- THE PROBLEM:
In the copy, include every record below exactly as it appears, but no pictures.
*** Opening of DATA TO PROCESS ***
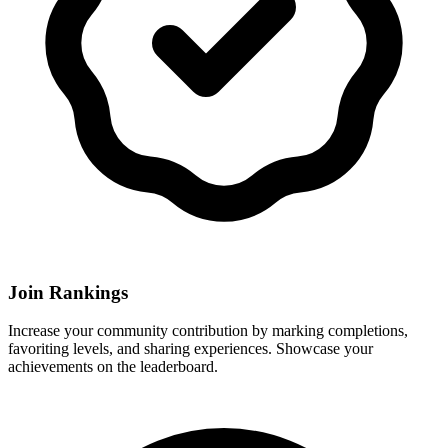
Join Rankings
Increase your community contribution by marking completions,
favoriting levels, and sharing experiences. Showcase your
achievements on the leaderboard.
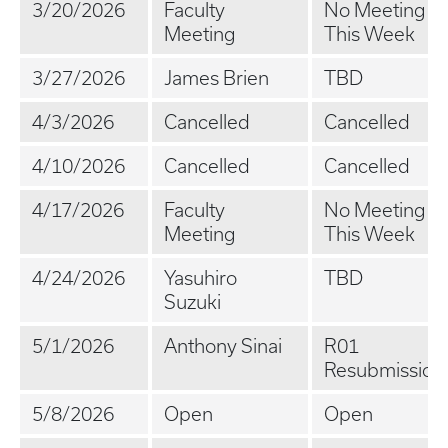
3/20/2026
Faculty
No Meeting
Meeting
This Week
3/27/2026
James Brien
TBD
4/3/2026
Cancelled
Cancelled
4/10/2026
Cancelled
Cancelled
4/17/2026
Faculty
No Meeting
Meeting
This Week
4/24/2026
Yasuhiro
TBD
Suzuki
5/1/2026
Anthony Sinai
R01
Resubmission
5/8/2026
Open
Open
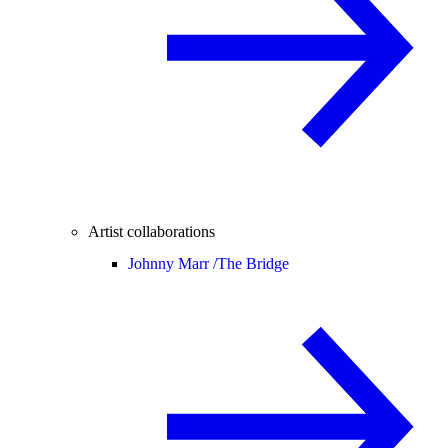
Artist collaborations
Johnny Marr /
The Bridge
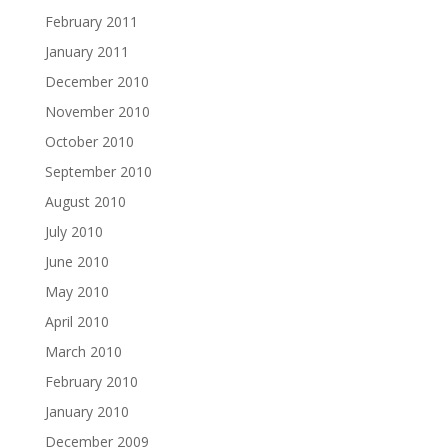
February 2011
January 2011
December 2010
November 2010
October 2010
September 2010
August 2010
July 2010
June 2010
May 2010
April 2010
March 2010
February 2010
January 2010
December 2009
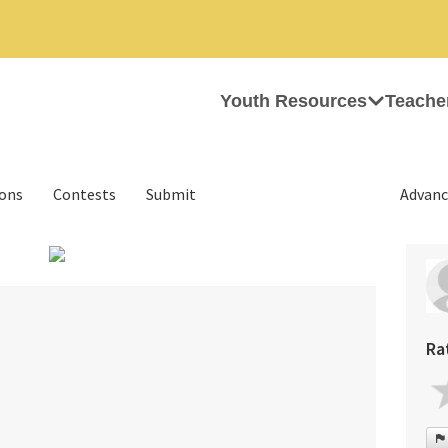
Youth Resources
Teache
ions
Contests
Submit
Advanc
›
Ra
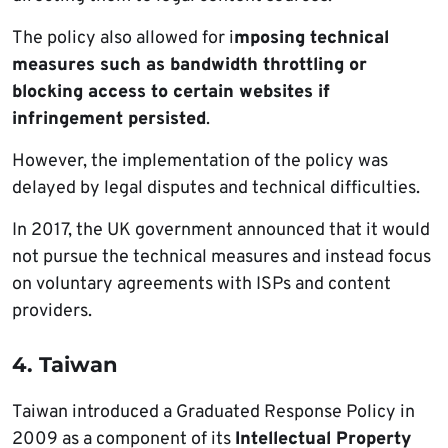
The policy also allowed for i
mposing technical
measures such as bandwidth throttling or
blocking access to certain websites if
infringement persisted
.
However, the implementation of the policy was
delayed by legal disputes and technical difficulties.
In 2017, the UK government announced that it would
not pursue the technical measures and instead focus
on voluntary agreements with ISPs and content
providers.
4. Taiwan
Taiwan introduced a Graduated Response Policy in
2009 as a component of its
Intellectual Property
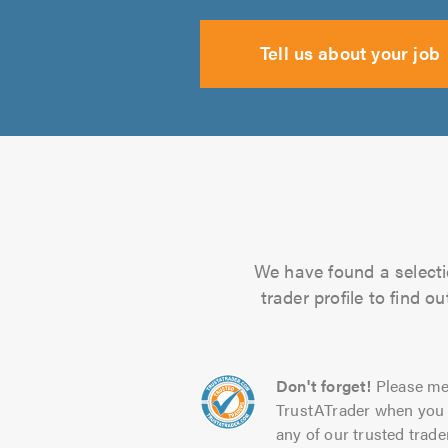
Tell us about your job
We have found a selecti
trader profile to find 
Don't forget!
Please me
TrustATrader when you 
any of our trusted trade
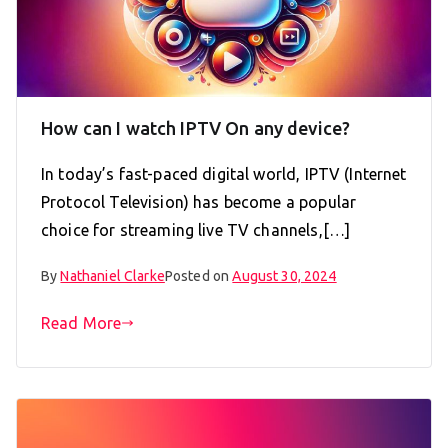
How can I watch IPTV On any device?
In today’s fast-paced digital world, IPTV (Internet
Protocol Television) has become a popular
choice for streaming live TV channels,[…]
By
Nathaniel Clarke
Posted on
August 30, 2024
Read More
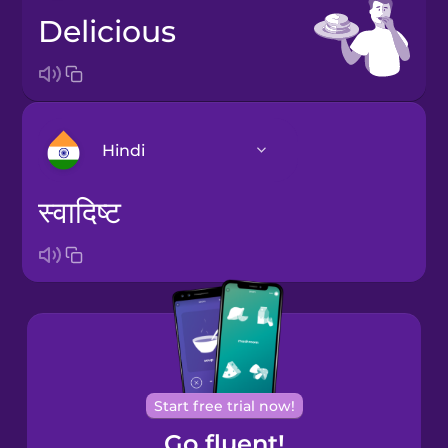
delicious
Hindi
स्वादिष्ट
Arabic
Bosnian
Brazilian
Portuguese
Cantonese
Start free trial now!
Chinese
Go fluent!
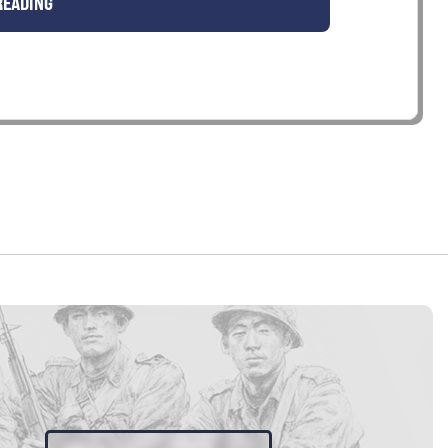
READING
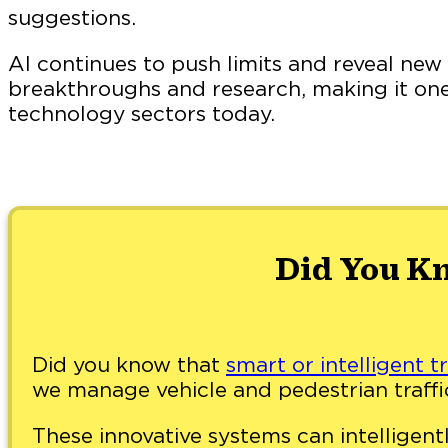
suggestions.
AI continues to push limits and reveal new 
breakthroughs and research, making it one
technology sectors today.
Did You K
Did you know that
smart or intelligent tr
we manage vehicle and pedestrian traffi
These innovative systems can intelligentl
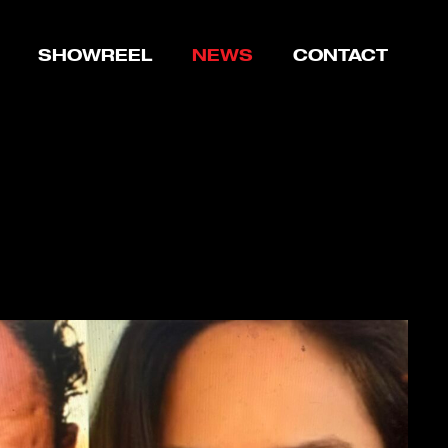
SHOWREEL
NEWS
CONTACT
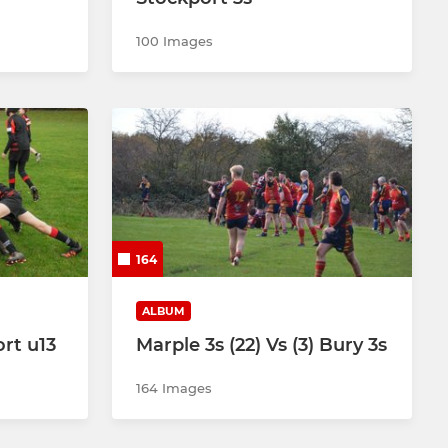
100 Images
164
ALBUM
rt u13
Marple 3s (22) Vs (3) Bury 3s
164 Images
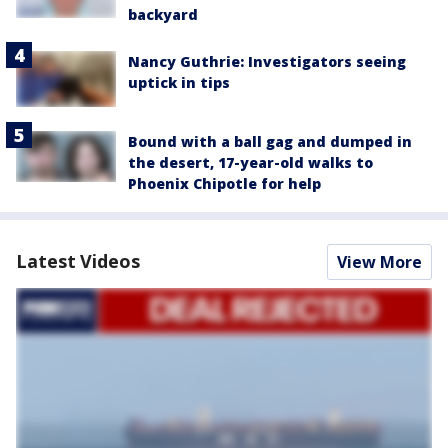
backyard
Nancy Guthrie: Investigators seeing
uptick in tips
Bound with a ball gag and dumped in
the desert, 17-year-old walks to
Phoenix Chipotle for help
Latest Videos
View More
*** Close of DATA TO PROCESS ***
- ANSWER TO THIS PROBLEM:
Join Rankings
Increase your community contribution by marking completions,
favoriting levels, and sharing experiences. Showcase your
achievements on the leaderboard.
3/20/2026
Faculty
No Meeting
Meeting
This Week
3/27/2026
James Brien
TBD
4/3/2026
Cancelled
Cancelled
4/10/2026
Cancelled
Cancelled
4/17/2026
Faculty
No Meeting
Meeting
This Week
4/24/2026
Yasuhiro
TBD
Suzuki
5/1/2026
Anthony Sinai
R01
Resubmission
5/8/2026
Open
Open
Artist collaborations
Johnny Marr /
The Bridge
February 2011
January 2011
December 2010
November 2010
October 2010
September 2010
August 2010
July 2010
June 2010
May 2010
April 2010
March 2010
February 2010
January 2010
December 2009
Youth Resources
Teache
ions
Contests
Submit
Advanc
›
Ra
The policy also allowed for i
mposing technical
measures such as bandwidth throttling or
blocking access to certain websites if
infringement persisted
.
However, the implementation of the policy was
delayed by legal disputes and technical difficulties.
In 2017, the UK government announced that it would
not pursue the technical measures and instead focus
on voluntary agreements with ISPs and content
providers.
4. Taiwan
Taiwan introduced a Graduated Response Policy in
2009 as a component of its
Intellectual Property
Tell us about your job
We have found a selecti
trader profile to find 
Don't forget!
Please me
TrustATrader when you 
any of our trusted trade
How can I watch IPTV On any device?
In today’s fast-paced digital world, IPTV (Internet
Protocol Television) has become a popular
choice for streaming live TV channels,[…]
By
Nathaniel Clarke
Posted on
August 30, 2024
Read More
delicious
Hindi
स्वादिष्ट
Arabic
Bosnian
Brazilian
Portuguese
Cantonese
Start free trial now!
Chinese
Go fluent!
READING
suggestions.
AI continues to push limits and reveal new 
breakthroughs and research, making it one
technology sectors today.
Did You K
Did you know that
smart or intelligent tr
we manage vehicle and pedestrian traffi
These innovative systems can intelligentl
SHOWREEL
NEWS
CONTACT
100 Images
164
ALBUM
rt u13
Marple 3s (22) Vs (3) Bury 3s
164 Images
backyard
Nancy Guthrie: Investigators seeing
uptick in tips
Bound with a ball gag and dumped in
the desert, 17-year-old walks to
Phoenix Chipotle for help
Latest Videos
View More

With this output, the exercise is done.